16 Temmuz 2020 20:30

Zygmunt Bauman, kısmen Adorno ve Horkheimer'ın izinden giderek uygarlık ve Aydınlanmayı sorguladığında ve "Modern uygarlık, Holokost’un yeterli koşulu değil, kesinlikle gerekli koşuludur'[1] gibi bir cümle kurduğunda büyük bir ezberi bozmuştu. Baumann'a göre Holokost ve benzer şiddetler 'Aydınlanmacı' ve rasyonel uygarlık içinde anomali  ya da sapma değildi. Aydınlanmanın gözbebeği olan rasyonalizm saplantısının içinde irrasyonel şiddete ya da daha fenası, rasyonel, soğukkanlı şiddete zemin hazırlayan bir şeyler vardı. Bunu anmak ve cümleye dökmek acı verici olabilir ama toplama kampları son derece 'rasyonel' bir aklın tasarısıydı. Kendini ve kendi 'rasyonel' projesini merkeze koyan ve diğer şeyleri periferi ya da harcanabilir unsurlar ya da 'iyileştirilmesi gereken' defektler olarak gören bakış, şiddeti de meşrulaştırabiliyordu. Nihayetinde uygarlık ve Aydınlanma denen şey, merkeziyetçiliğiyle 'daha az uygar' addedilenler için karanlıklar, büyük geceler yarattı. Postmodernler modernleri eleştirirken kendini dünyanın merkezine koyan bu özne biçimine saldırdılar ve merkezsizleşmeden bahsettiler.
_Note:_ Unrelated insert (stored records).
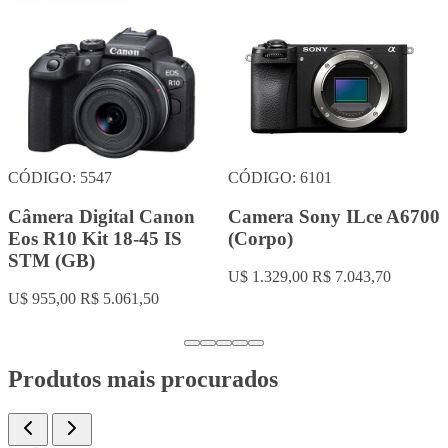
CÓDIGO: 8495
CÓDIGO: 8990
Filmadora Sony ILME-
Camera Dji Osmo 360
FX6V 4K (Cuerpo)
Standard Combo
U$ 5.949,00
R$ 31.529,70
U$ 419,00
R$ 2.220,70
…
Produtos mais procurados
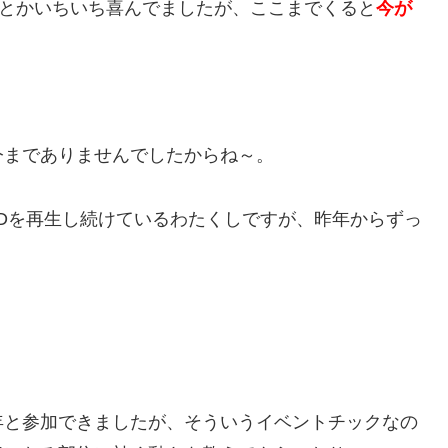
」とかいちいち喜んでましたが、ここまでくると
今が
今までありませんでしたからね～。
VDを再生し続けているわたくしですが、昨年からずっ
年と参加できましたが、そういうイベントチックなの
Lyotard gibi postmodern teorisyenler 'Büyük Anlatılar'ı da bu yüzden tehlikeli bir şey olarak görüp itibarsızlaştırdılar. Büyük Anlatı, bir bakıma büyük suç demekti. Edebiyatta da 'Büyük Anlatı'nın muadili ya da taşıyıcısı olan alim-i mutlak Tanrı-yazar fikrine işte bu yüzden saldırıp, yerine küçük-yazarlar ya da belirsiz anlatıcılar koydular. Büyük anlatı gibi, büyük-yazar da öldürülmeliydi.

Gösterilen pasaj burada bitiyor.